Playing regularly during four seasons with the Indians, Butler became one of baseball's top center fielders and leadoff men. No question as to his name. No question that the San Francisco Giants knew who they were getting when they signed him as a free agent Dec. 1.

Having used 12 leadoff hitters while winning the National League's Western Division title last year, the confident Giants consider Butler the missing link.

"He's one of the top leadoff men in baseball and better defensively than anyone we had in center field last year," Manager Roger Craig said, alluding primarily to Chili Davis, now with the Angels.

"We were good last year, but he's the big reason we'll be better this year," Craig said. "He gives us the dimension we never had."

Veteran San Francisco catcher Bob Brenly put it another way. "Brett Butler is definitely a (catalyst). Opposing pitchers know he'll do anything to stir it up. We've seen third basemen play halfway to home in exhibition games and he still bunts it in their face."

As far back as when his boyhood pals chose up sides, Butler has had to overcome the perception that he is too small, that he wasn't good enough. If others view him as arrogant or cocky, well, those are weapons he's had to use.

"There's nothing wrong with being confident if you can back it up," the 5-foot 10-inch, 160-pound Butler said.

"As a kid I had to be flamboyant because I wanted to be noticed. I was always the last one picked when they chose up sides. Then we'd play and I'd be the first one picked the next time.

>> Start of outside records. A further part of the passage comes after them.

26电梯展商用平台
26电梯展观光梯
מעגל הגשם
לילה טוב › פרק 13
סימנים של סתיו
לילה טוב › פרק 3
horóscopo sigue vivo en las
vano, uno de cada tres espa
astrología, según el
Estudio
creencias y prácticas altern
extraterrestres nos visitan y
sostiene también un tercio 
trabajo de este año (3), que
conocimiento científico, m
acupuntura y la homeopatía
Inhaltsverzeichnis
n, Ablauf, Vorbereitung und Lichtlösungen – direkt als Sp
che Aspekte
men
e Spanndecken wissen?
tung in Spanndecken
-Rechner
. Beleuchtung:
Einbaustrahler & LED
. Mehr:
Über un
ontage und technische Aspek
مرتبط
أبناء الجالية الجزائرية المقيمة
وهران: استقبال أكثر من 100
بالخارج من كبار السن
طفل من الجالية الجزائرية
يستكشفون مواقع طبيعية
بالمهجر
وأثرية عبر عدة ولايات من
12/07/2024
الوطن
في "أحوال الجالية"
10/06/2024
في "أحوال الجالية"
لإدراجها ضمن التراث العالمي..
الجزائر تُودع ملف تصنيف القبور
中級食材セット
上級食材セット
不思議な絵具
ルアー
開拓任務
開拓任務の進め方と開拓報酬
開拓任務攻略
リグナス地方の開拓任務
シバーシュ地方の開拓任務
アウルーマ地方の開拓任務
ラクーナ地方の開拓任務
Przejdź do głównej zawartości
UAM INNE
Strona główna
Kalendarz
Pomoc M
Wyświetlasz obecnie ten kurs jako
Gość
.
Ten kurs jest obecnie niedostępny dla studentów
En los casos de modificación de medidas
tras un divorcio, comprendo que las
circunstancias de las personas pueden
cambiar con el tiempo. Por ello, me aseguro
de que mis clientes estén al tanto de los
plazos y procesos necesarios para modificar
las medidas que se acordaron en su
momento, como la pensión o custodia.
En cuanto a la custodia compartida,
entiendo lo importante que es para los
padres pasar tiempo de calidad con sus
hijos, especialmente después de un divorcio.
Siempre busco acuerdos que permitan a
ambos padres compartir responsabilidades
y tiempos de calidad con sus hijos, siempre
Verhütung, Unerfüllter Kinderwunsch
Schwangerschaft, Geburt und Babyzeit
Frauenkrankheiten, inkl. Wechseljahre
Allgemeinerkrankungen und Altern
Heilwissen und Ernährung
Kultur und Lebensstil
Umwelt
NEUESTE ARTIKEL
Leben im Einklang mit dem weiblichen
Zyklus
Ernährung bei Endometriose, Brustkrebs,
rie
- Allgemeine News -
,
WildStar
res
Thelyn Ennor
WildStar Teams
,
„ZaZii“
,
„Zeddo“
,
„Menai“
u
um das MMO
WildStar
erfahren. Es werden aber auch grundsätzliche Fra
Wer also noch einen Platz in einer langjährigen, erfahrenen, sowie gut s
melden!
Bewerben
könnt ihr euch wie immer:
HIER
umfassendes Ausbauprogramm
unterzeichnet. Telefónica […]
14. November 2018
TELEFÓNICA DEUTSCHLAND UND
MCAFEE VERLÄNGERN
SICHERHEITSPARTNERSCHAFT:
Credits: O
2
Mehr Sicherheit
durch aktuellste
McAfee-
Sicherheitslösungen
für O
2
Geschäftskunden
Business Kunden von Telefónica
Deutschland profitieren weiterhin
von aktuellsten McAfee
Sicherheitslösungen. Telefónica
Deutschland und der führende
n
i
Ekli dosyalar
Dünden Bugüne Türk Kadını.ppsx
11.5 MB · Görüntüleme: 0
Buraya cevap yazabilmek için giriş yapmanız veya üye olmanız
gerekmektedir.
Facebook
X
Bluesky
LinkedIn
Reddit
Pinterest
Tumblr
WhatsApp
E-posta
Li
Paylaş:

Now I have to be the spark of the club, the table setter.

"If I can get on, steal and score in the first inning, it gives our pitcher a tremendous lift. If arrogance plays a part in it, then I guess I'm arrogant, though I prefer to call it desire. There are guys with more talent, but no one has more desire."

Desire has helped Butler produce:

--A .993 fielding percentage, one of the highest in history.

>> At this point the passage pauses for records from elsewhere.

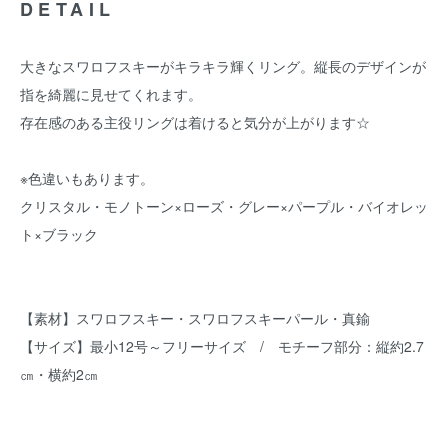
DETAIL
大きなスワロフスキーがキラキラ輝くリング。縦長のデザインが
指を綺麗に見せてくれます。
存在感のある主役リングは着けると気分が上がります☆
※色違いもあります。
クリスタル
・
モノトーン×ローズ
・グレー×パープル・
バイオレッ
ト×ブラック
【素材】スワロフスキー・スワロフスキーパール・真鍮
【サイズ】最小12号～フリーサイズ / モチーフ部分：縦約2.7
㎝・横約2㎝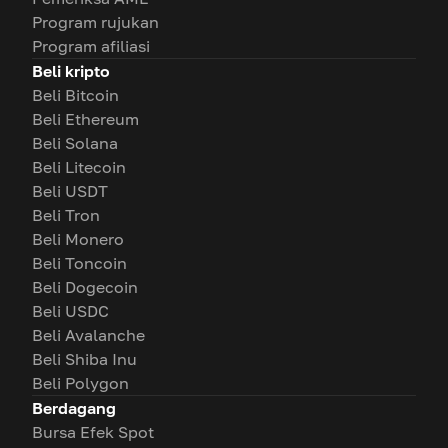
Program rujukan
Program afiliasi
Beli kripto
Beli Bitcoin
Beli Ethereum
Beli Solana
Beli Litecoin
Beli USDT
Beli Tron
Beli Monero
Beli Toncoin
Beli Dogecoin
Beli USDC
Beli Avalanche
Beli Shiba Inu
Beli Polygon
Berdagang
Bursa Efek Spot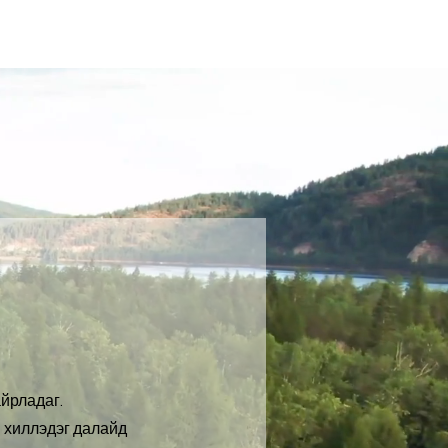
р
айрладаг.
й хиллэдэг далайд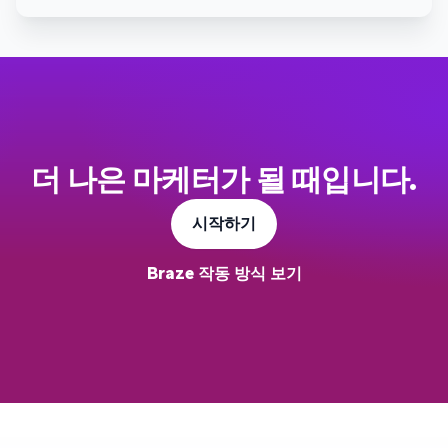
더 나은 마케터가 될 때입니다.
시작하기
Braze 작동 방식 보기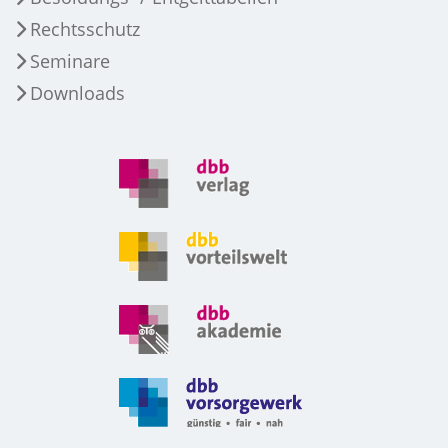
Rechtsschutz
Seminare
Downloads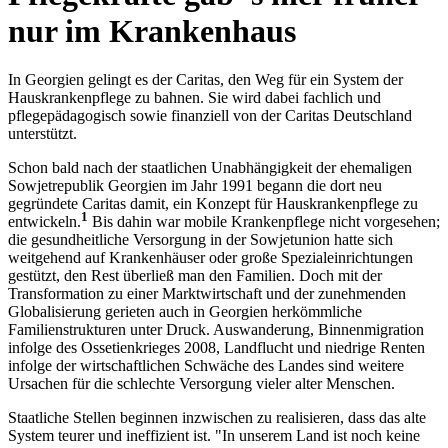
nur im Krankenhaus
In Georgien gelingt es der Caritas, den Weg für ein System der
Hauskrankenpflege zu bahnen. Sie wird dabei fachlich und
pflegepädagogisch sowie finanziell von der Caritas Deutschland
unterstützt.
Schon bald nach der staatlichen Unabhängigkeit der ehemaligen
Sowjetrepublik Georgien im Jahr 1991 begann die dort neu
gegründete Caritas damit, ein Konzept für Hauskrankenpflege zu
1
entwickeln.
Bis dahin war mobile Krankenpflege nicht vorgesehen;
die gesundheitliche Versorgung in der ­Sowjetunion hatte sich
weitgehend auf Krankenhäuser oder große Spezialeinrichtungen
gestützt, den Rest überließ man den Fami­lien. Doch mit der
Transformation zu einer Marktwirtschaft und der zunehmenden
Globalisierung gerieten auch in Georgien herkömmliche
Familienstrukturen unter Druck. Auswanderung, Binnenmigration
infolge des Ossetienkrieges 2008, Landflucht und niedrige Renten
infolge der wirtschaftlichen Schwäche des Landes sind weitere
Ursachen für die schlechte Versorgung vieler alter Menschen.
Staatliche Stellen beginnen inzwischen zu realisieren, dass das alte
System teurer und ineffizient ist. "In unserem Land ist noch keine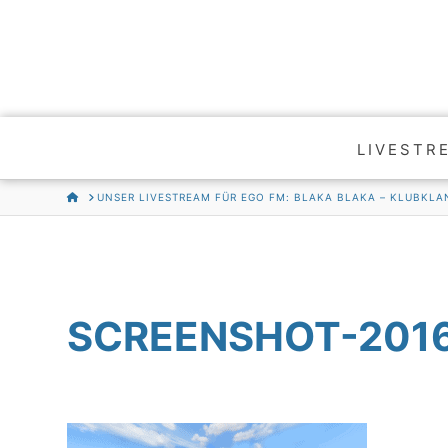
LIVESTR
HOME
UNSER LIVESTREAM FÜR EGO FM: BLAKA BLAKA – KLUBKLAN
SCREENSHOT-2016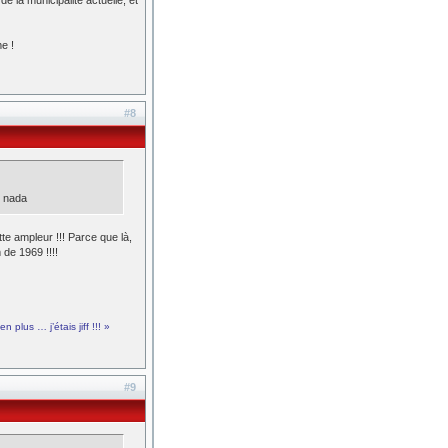
e la municipalité actuelle, et
e !
#8
n nada
tte ampleur !!! Parce que là,
de 1969 !!!!
 plus … j’étais jiff !!! »
#9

--A yearly average of 41 stolen bases and 23 bunt hits as an Indian.

--A career batting average of .280, and marks of .346, .351, .273 and .322 with runners in scoring position as an Indian.

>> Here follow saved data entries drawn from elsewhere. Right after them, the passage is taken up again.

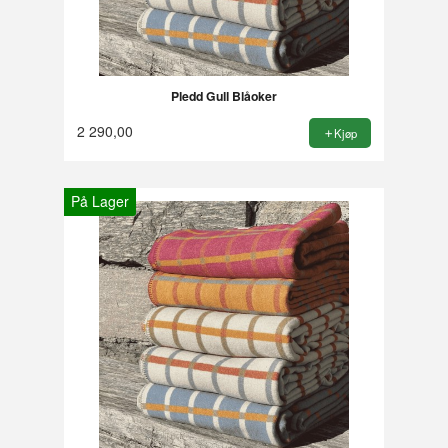
Pledd Gull Blåoker
2 290,00
Kjøp
På Lager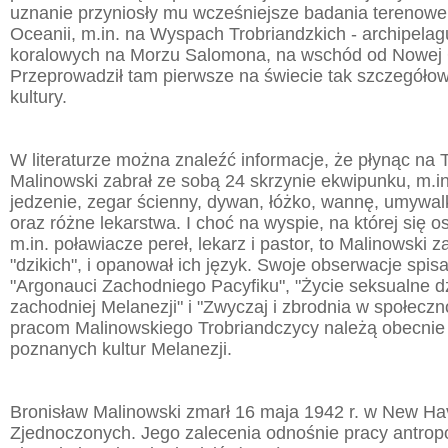
uznanie przyniosły mu wcześniejsze badania terenowe w
Oceanii, m.in. na Wyspach Trobriandzkich - archipela
koralowych na Morzu Salomona, na wschód od Nowej 
Przeprowadził tam pierwsze na świecie tak szczegóło
kultury.
W literaturze można znaleźć informacje, że płynąc na T
Malinowski zabrał ze sobą 24 skrzynie ekwipunku, m.
jedzenie, zegar ścienny, dywan, łóżko, wannę, umywalkę
oraz różne lekarstwa. I choć na wyspie, na której się osi
m.in. poławiacze pereł, lekarz i pastor, to Malinowski 
"dzikich", i opanował ich język. Swoje obserwacje spis
"Argonauci Zachodniego Pacyfiku", "Życie seksualne d
zachodniej Melanezji" i "Zwyczaj i zbrodnia w społeczno
pracom Malinowskiego Trobriandczycy należą obecnie 
poznanych kultur Melanezji.
Bronisław Malinowski zmarł 16 maja 1942 r. w New H
Zjednoczonych. Jego zalecenia odnośnie pracy antrop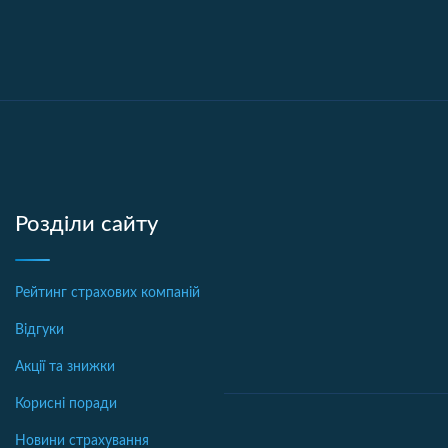
Розділи сайту
Рейтинг страхових компаній
Відгуки
Акції та знижки
Корисні поради
Новини страхування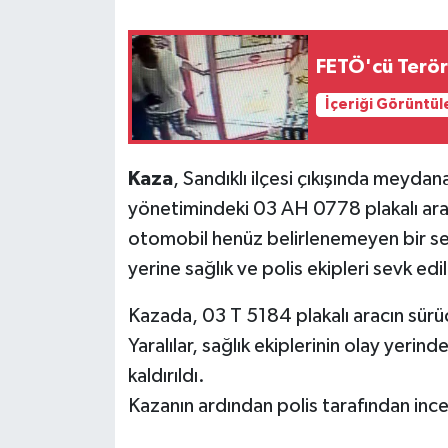
FETÖ'cü Teröri
İçeriği Görüntül
Kaza
, Sandıklı ilçesi çıkışında meydan
yönetimindeki 03 AH 0778 plakalı araç
otomobil henüz belirlenemeyen bir se
yerine sağlık ve polis ekipleri sevk edil
Kazada, 03 T 5184 plakalı aracın sürüc
Yaralılar, sağlık ekiplerinin olay yeri
kaldırıldı.
Kazanın ardından polis tarafından ince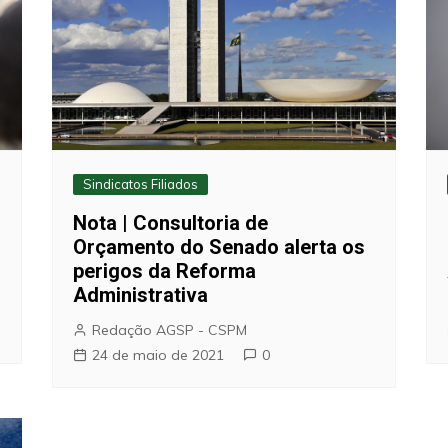
Sindicatos Filiados
Nota | Consultoria de
Orçamento do Senado alerta os
perigos da Reforma
Administrativa
Redação AGSP - CSPM
24 de maio de 2021
0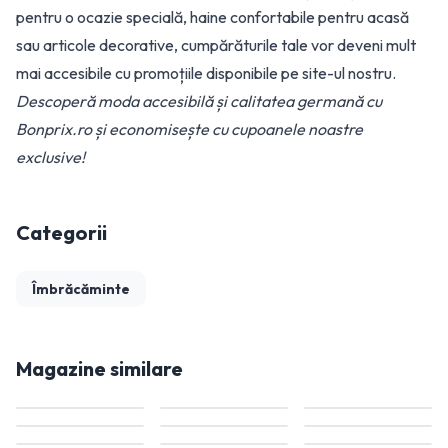
pentru o ocazie specială, haine confortabile pentru acasă
sau articole decorative, cumpărăturile tale vor deveni mult
mai accesibile cu promoțiile disponibile pe site-ul nostru.
Descoperă moda accesibilă și calitatea germană cu
Bonprix.ro și economisește cu cupoanele noastre
exclusive!
Categorii
Îmbrăcăminte
Magazine similare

--A 1987 average of .295 while finishing fifth in the American League in walks, fifth in triples, seventh in on-base percentage and ninth in steals.

Aggressive? Always. Butler didn't wait to choose up sides last year when Danny Jackson, then of the Kansas City Royals, threw his first two pitches over the leadoff man's head in one game. Butler charged the mound and was eventually suspended for three games, then missed four more with a jammed thumb suffered in the melee.

He was also thrown at in another way after leaving the Indians last winter.

Cleveland catcher Andy Allanson said Butler was a selfish player, interested only in his own statistics.

Butler sat in the Giant clubhouse recently and said, "If Joe Carter or Brook Jacoby had made those comments, guys I'd played with for a long time, I'd have to step back and evaluate myself.

"But how can a guy who's only been in the big leagues for a year and a half say that? How can I take it seriously?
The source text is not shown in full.